In alta montagna diminuisce la concentrazione di ossigeno nell’aria e perciò, respirando, l’ossigeno che i globuli rossi raccolgono nei polmoni e portano in giro in tutto il corpo potrebbe essere poco per alimentare, per esempio, lo sforzo dei muscoli che ci portano a scalare una vetta o a fare una semplice passeggiata.

E perciò può capitare che, appena arrivati in montagna, ci si senta un po’ fiacchi. Però ci si può facilmente acclimatare, e così il nostro midollo ossero si attrezza a fabbricare molti globuli rossi, capaci di trasportare ciascuno la sua quota di ossigeno; il risultato è che poco ossigeno, moltiplicato molti globuli rossi, diventa tanto ossigeno quanto quello a cui eravamo abituati in pianura. E la fiacchezza il giorno dopo non c’è più.

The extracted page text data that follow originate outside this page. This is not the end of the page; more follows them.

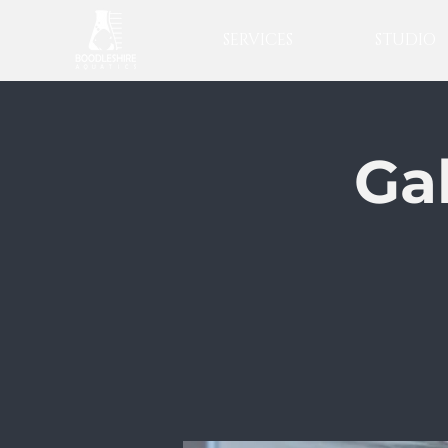
SERVICES
STUDIO
Ga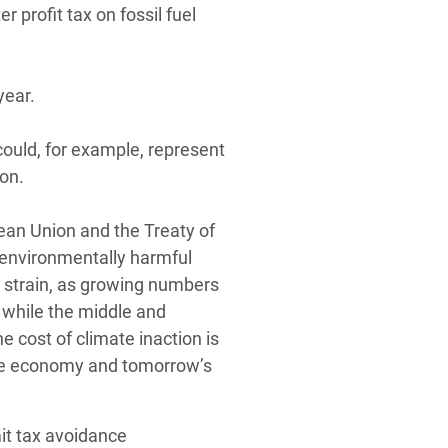
r profit tax on fossil fuel
year.
could, for example, represent
ion.
ean Union and the Treaty of
 environmentally harmful
er strain, as growing numbers
 while the middle and
e cost of climate inaction is
the economy and tomorrow’s
mit tax avoidance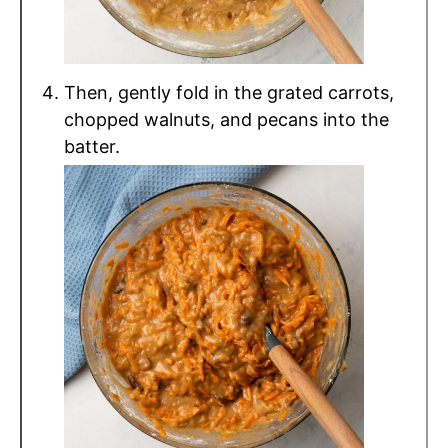
Then, gently fold in the grated carrots,
chopped walnuts, and pecans into the
batter.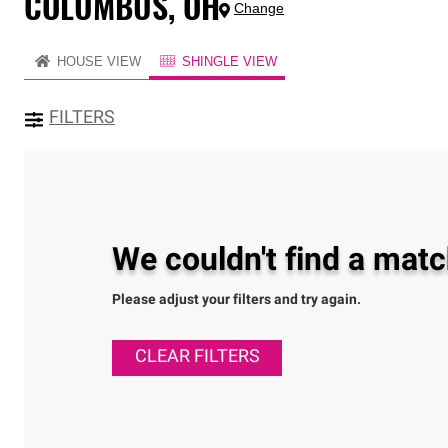
COLUMBUS, OH
Change
HOUSE VIEW
SHINGLE VIEW
FILTERS
We couldn't find a match
Please adjust your filters and try again.
CLEAR FILTERS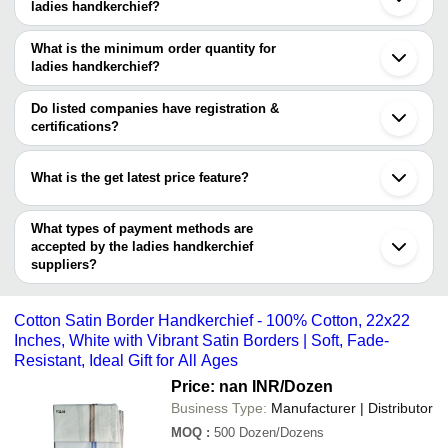
Company Name
Currency
Product Na
ladies handkerchief?
Ahmedabad
There are one trusted sellers of ladies handkerchief, and their
Rajkot
GAUR INDUSTRIES
INR
Premium Ladi
Noida
names are
What is the minimum order quantity for
Ludhiana
New Vision Siddhesh And Group
INR
Ladies Handk
ladies handkerchief?
GAUR INDUSTRIES
Indore
The minimum order quantity is mentioned with the product and
Jagraon
ASSANDAS MOHANLAL
INR
Mens White 
varies from company to company.
Coimbatore
Do listed companies have registration &
Karur
certifications?
Bathinda
Most of the companies have registration, and the companies that
Ernakulam
have certifications are
Erode
What is the get latest price feature?
Jodhpur
New Vision Siddhesh And Group
Kolhapur
You can use this for the latest price of the product for a business
Muzaffarnagar
deal.
What types of payment methods are
Nagercoil
accepted by the ladies handkerchief
suppliers?
It depends on the specific ladies handkerchief supplier. Some
common payment methods accepted by suppliers include cash,
Cotton Satin Border Handkerchief - 100% Cotton, 22x22
bank transfer, credit card, e-wallet, online payment systems etc.
Inches, White with Vibrant Satin Borders | Soft, Fade-
Resistant, Ideal Gift for All Ages
Price: nan INR
/Dozen
Business Type:
Manufacturer | Distributor
MOQ
:
500
Dozen/Dozens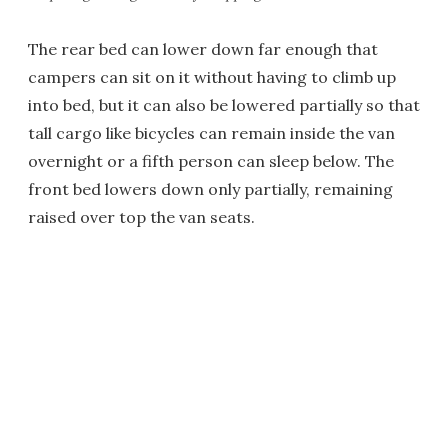
The rear bed can lower down far enough that
campers can sit on it without having to climb up
into bed, but it can also be lowered partially so that
tall cargo like bicycles can remain inside the van
overnight or a fifth person can sleep below. The
front bed lowers down only partially, remaining
raised over top the van seats.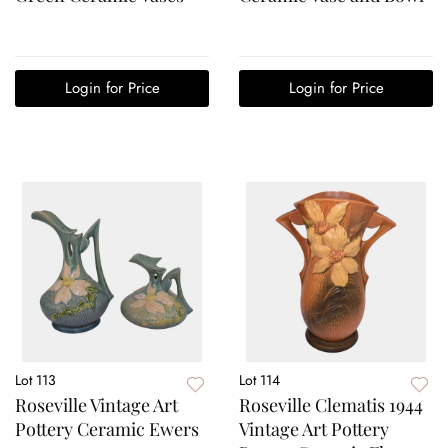
Login for Price
Login for Price
Lot 113
Lot 114
Roseville Vintage Art
Roseville Clematis 1944
Pottery Ceramic Ewers
Vintage Art Pottery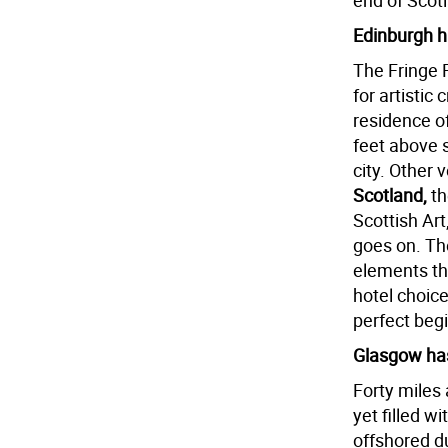
end of Scotl
Edinburgh h
The Fringe F
for artistic 
residence o
feet above 
city. Other 
Scotland,
t
Scottish Art,
goes on. Th
elements th
hotel choice
perfect begi
Glasgow has
Forty miles 
yet filled w
offshored du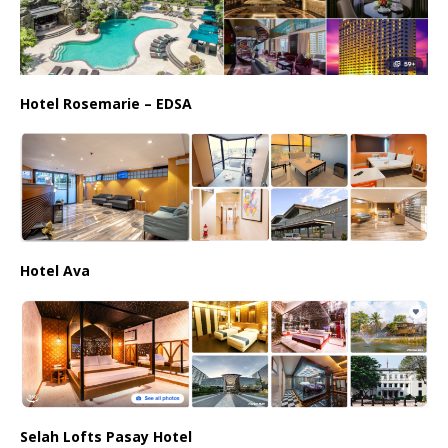
Hotel Rosemarie – EDSA
Hotel Ava
Selah Lofts Pasay Hotel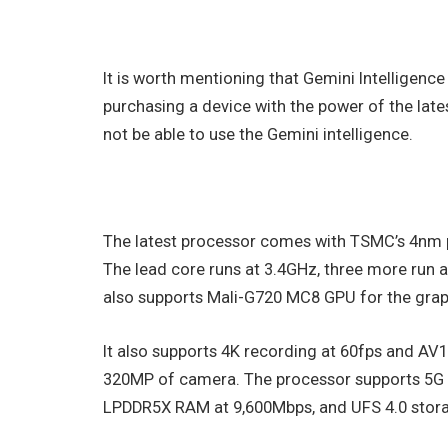
It is worth mentioning that Gemini Intelligence
purchasing a device with the power of the lat
not be able to use the Gemini intelligence.
The latest processor comes with TSMC’s 4nm p
The lead core runs at 3.4GHz, three more run 
also supports Mali-G720 MC8 GPU for the graph
It also supports 4K recording at 60fps and AV
320MP of camera. The processor supports 5G wit
LPDDR5X RAM at 9,600Mbps, and UFS 4.0 stor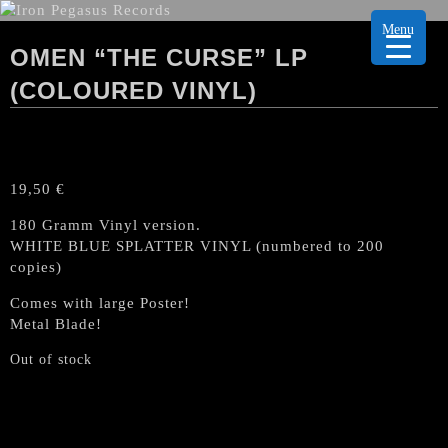
Menu
OMEN “THE CURSE” LP
(COLOURED VINYL)
19,50
€
180 Gramm Vinyl version.
WHITE BLUE SPLATTER VINYL (numbered to 200
copies)
Comes with large Poster!
Metal Blade!
Out of stock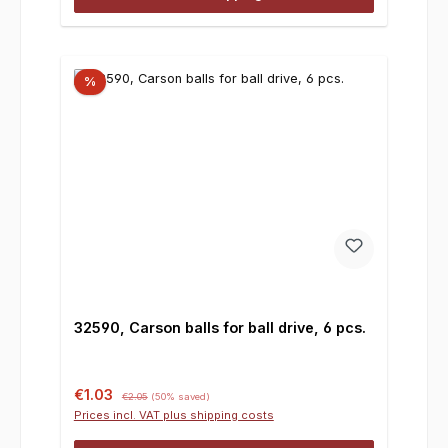
%
32590, Carson balls for ball drive, 6 pcs.
Sale price:
Regular price:
€1.03
€2.05
(50% saved)
Prices incl. VAT plus shipping costs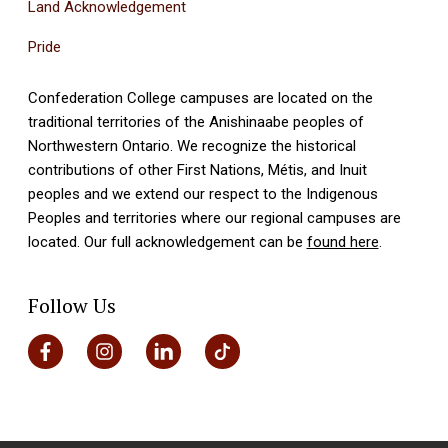
Land Acknowledgement
Pride
Confederation College campuses are located on the
traditional territories of the Anishinaabe peoples of
Northwestern Ontario. We recognize the historical
contributions of other First Nations, Métis, and Inuit
peoples and we extend our respect to the Indigenous
Peoples and territories where our regional campuses are
located. Our full acknowledgement can be
found here
.
Follow Us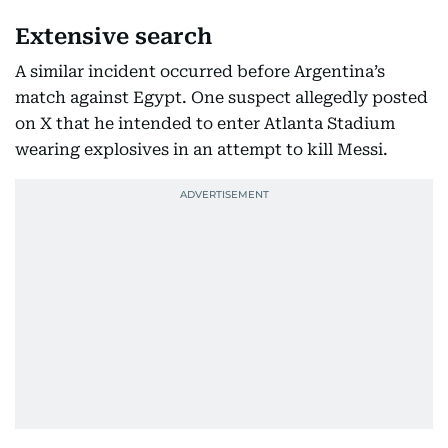
Extensive search
A similar incident occurred before Argentina’s
match against Egypt. One suspect allegedly posted
on X that he intended to enter Atlanta Stadium
wearing explosives in an attempt to kill Messi.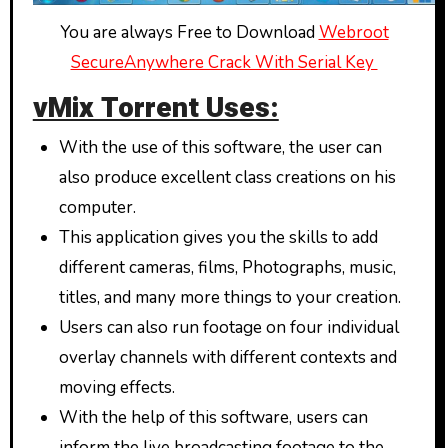
You are always Free to Download
Webroot
SecureAnywhere Crack With Serial Key
vMix Torrent Uses:
With the use of this software, the user can
also produce excellent class creations on his
computer.
This application gives you the skills to add
different cameras, films, Photographs, music,
titles, and many more things to your creation.
Users can also run footage on four individual
overlay channels with different contexts and
moving effects.
With the help of this software, users can
inform the live broadcasting footage to the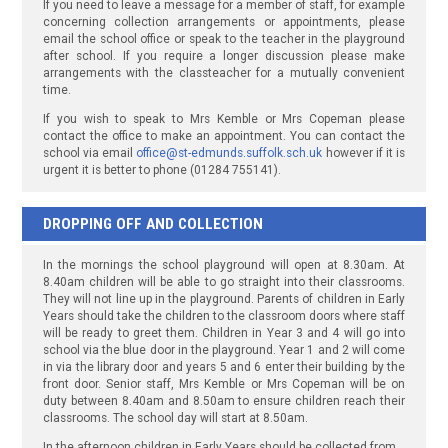
If you need to leave a message for a member of staff, for example
concerning collection arrangements or appointments, please
email the school office or speak to the teacher in the playground
after school. If you require a longer discussion please make
arrangements with the classteacher for a mutually convenient
time.
If you wish to speak to Mrs Kemble or Mrs Copeman please
contact the office to make an appointment. You can contact the
school via email
office@st-edmunds.suffolk.sch.uk
however if it is
urgent it is better to phone (01284 755141).
DROPPING OFF AND COLLECTION
In the mornings the school playground will open at 8.30am. At
8.40am children will be able to go straight into their classrooms.
They will not line up in the playground. Parents of children in Early
Years should take the children to the classroom doors where staff
will be ready to greet them. Children in Year 3 and 4 will go into
school via the blue door in the playground. Year 1 and 2 will come
in via the library door and years 5 and 6 enter their building by the
front door. Senior staff, Mrs Kemble or Mrs Copeman will be on
duty between 8.40am and 8.50am to ensure children reach their
classrooms. The school day will start at 8.50am.
In the afternoon children in Early Years should be collected from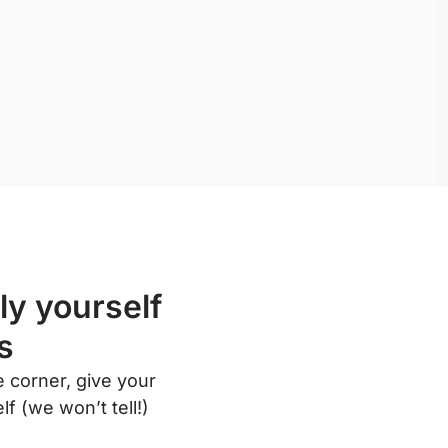
ly yourself
s
 corner, give your
f (we won’t tell!)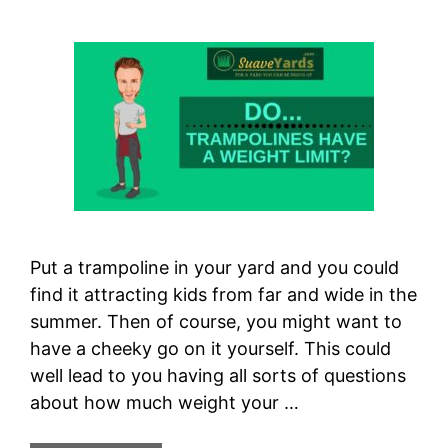
Put a trampoline in your yard and you could
find it attracting kids from far and wide in the
summer. Then of course, you might want to
have a cheeky go on it yourself. This could
well lead to you having all sorts of questions
about how much weight your …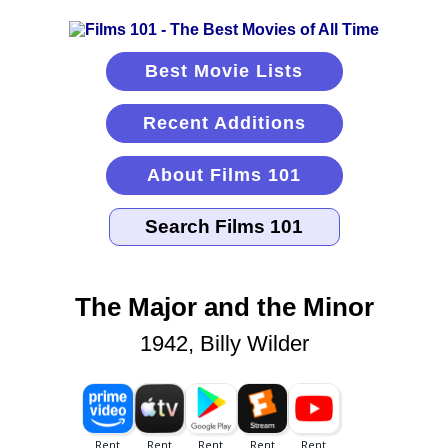
Best Movie Lists
Recent Additions
About Films 101
The Major and the Minor
1942, Billy Wilder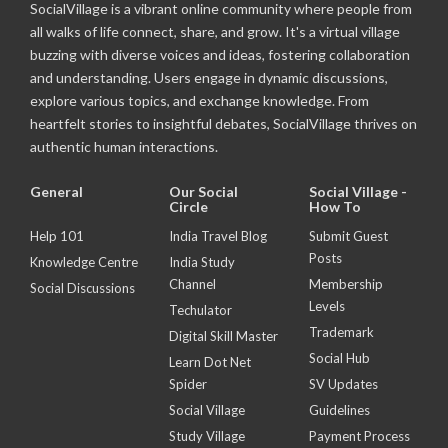
SocialVillage is a vibrant online community where people from
all walks of life connect, share, and grow. It's a virtual village
buzzing with diverse voices and ideas, fostering collaboration
and understanding. Users engage in dynamic discussions,
explore various topics, and exchange knowledge. From
heartfelt stories to insightful debates, SocialVillage thrives on
authentic human interactions.
General
Our Social
Social Village -
Circle
How To
Help 101
India Travel Blog
Submit Guest
Posts
Knowledge Centre
India Study
Channel
Membership
Social Discussions
Levels
Techulator
Trademark
Digital Skill Master
Social Hub
Learn Dot Net
Spider
SV Updates
Social Village
Guidelines
Study Village
Payment Process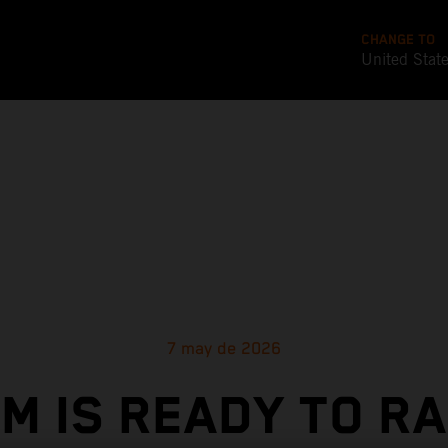
CHANGE TO
United Stat
7 may de 2026
M IS READY TO R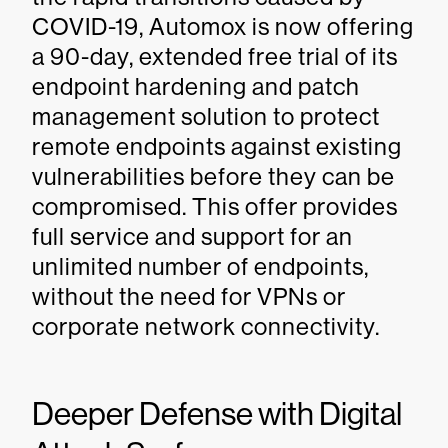
COVID-19, Automox is now offering
a 90-day, extended free trial of its
endpoint hardening and patch
management solution to protect
remote endpoints against existing
vulnerabilities before they can be
compromised. This offer provides
full service and support for an
unlimited number of endpoints,
without the need for VPNs or
corporate network connectivity.
Deeper Defense with Digital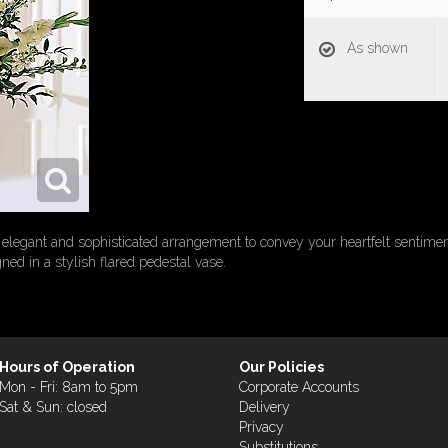
As shown
elegant and sophisticated arrangement to convey your heartfelt sentiments.
gned in a stylish flared pedestal vase.
Hours of Operation
Our Policies
Mon - Fri: 8am to 5pm
Corporate Accounts
Sat & Sun: closed
Delivery
Privacy
Substitutions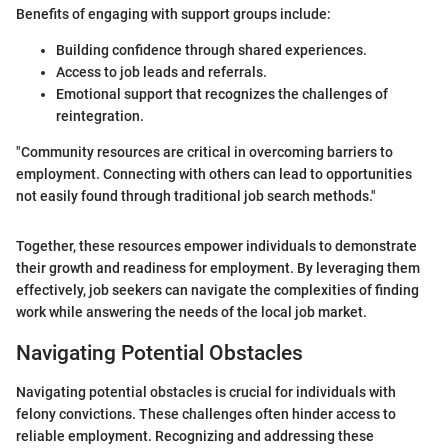
Benefits of engaging with support groups include:
Building confidence through shared experiences.
Access to job leads and referrals.
Emotional support that recognizes the challenges of
reintegration.
"Community resources are critical in overcoming barriers to
employment. Connecting with others can lead to opportunities
not easily found through traditional job search methods."
Together, these resources empower individuals to demonstrate
their growth and readiness for employment. By leveraging them
effectively, job seekers can navigate the complexities of finding
work while answering the needs of the local job market.
Navigating Potential Obstacles
Navigating potential obstacles is crucial for individuals with
felony convictions. These challenges often hinder access to
reliable employment. Recognizing and addressing these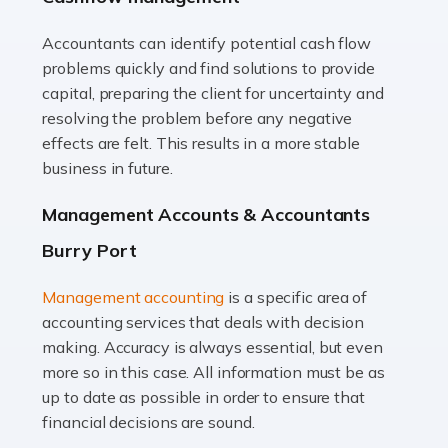
Accountants can identify potential cash flow
Read more
problems quickly and find solutions to provide
Accountants For Truck Drivers
capital, preparing the client for uncertainty and
The trucking industry is the backbone of the UK's
resolving the problem before any negative
logistics and supply chain, with HGV drivers playing a
effects are felt. This results in a more stable
pivotal role in ensuring goods reach their destinations
business in future.
on time. However, the […]
Management Accounts & Accountants
Read more
Burry Port
Accountants For Teachers
Management accounting
is a specific area of
In the UK, many teachers must face the complex world
accounting services that deals with decision
of finance, often without the necessary expertise.
making. Accuracy is always essential, but even
Whether it's understanding tax codes, managing work
more so in this case. All information must be as
expenses, or ensuring they're not paying […]
up to date as possible in order to ensure that
financial decisions are sound.
Read more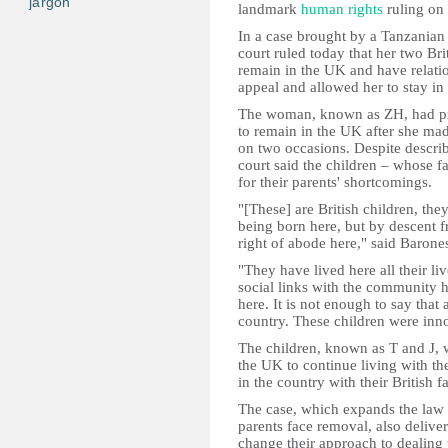
jargon
landmark
human rights
ruling on 
In a case brought by a Tanzania
court ruled today that her two Bri
remain in the UK and have relatio
appeal and allowed her to stay in 
The woman, known as ZH, had pre
to remain in the UK after she ma
on two occasions. Despite describ
court said the children – whose f
for their parents' shortcomings.
"[These] are British children, they
being born here, but by descent f
right of abode here," said Barone
"They have lived here all their li
social links with the community h
here. It is not enough to say that
country. These children were inno
The children, known as T and J, w
the UK to continue living with th
in the country with their British
The case, which expands the law 
parents face removal, also deliver
change their approach to dealing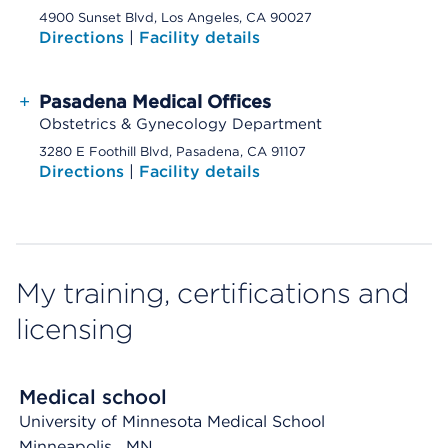
4900 Sunset Blvd, Los Angeles, CA 90027
Directions
|
Facility details
+
Pasadena Medical Offices
Obstetrics & Gynecology Department
3280 E Foothill Blvd, Pasadena, CA 91107
Directions
|
Facility details
My training, certifications and
licensing
Medical school
University of Minnesota Medical School
Minneapolis
, MN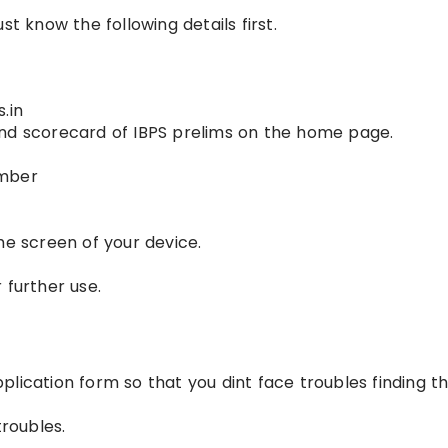
st know the following details first.
.in
s and scorecard of IBPS prelims on the home page.
umber
he screen of your device.
 further use.
lication form so that you dint face troubles finding t
roubles.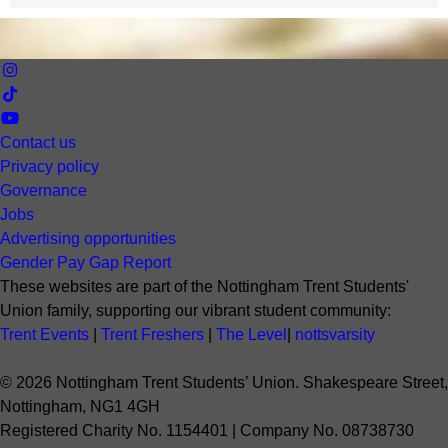
Contact us
Privacy policy
Governance
Jobs
Advertising opportunities
Gender Pay Gap Report
These websites are part of the Nottingham Trent Students'
Union family, supporting our vibrant student community:
Trent Events
|
Trent Freshers
|
The Level
|
nottsvarsity
©
2026
Nottingham Trent Students’ Union. Shakespeare Street,
Nottingham, NG1 4GH
Registered Charity No. 1154401 | Company No. 08738730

Ci acclimatiamo tutti in alta quota, grandi e neonati. Con una differenza: il bambino piccolo, che non cammina da solo, ma al massimo viene portato in passeggiata nello zainetto, non fa nessuno sforzo fisico. E perciò non avverte neppure all’inizio quella fiacchezza che forse avvertono Iisuoi genitori. >

E così non ci sono rischi per i bambini: tutti in montagna, se ci piace, senza paura.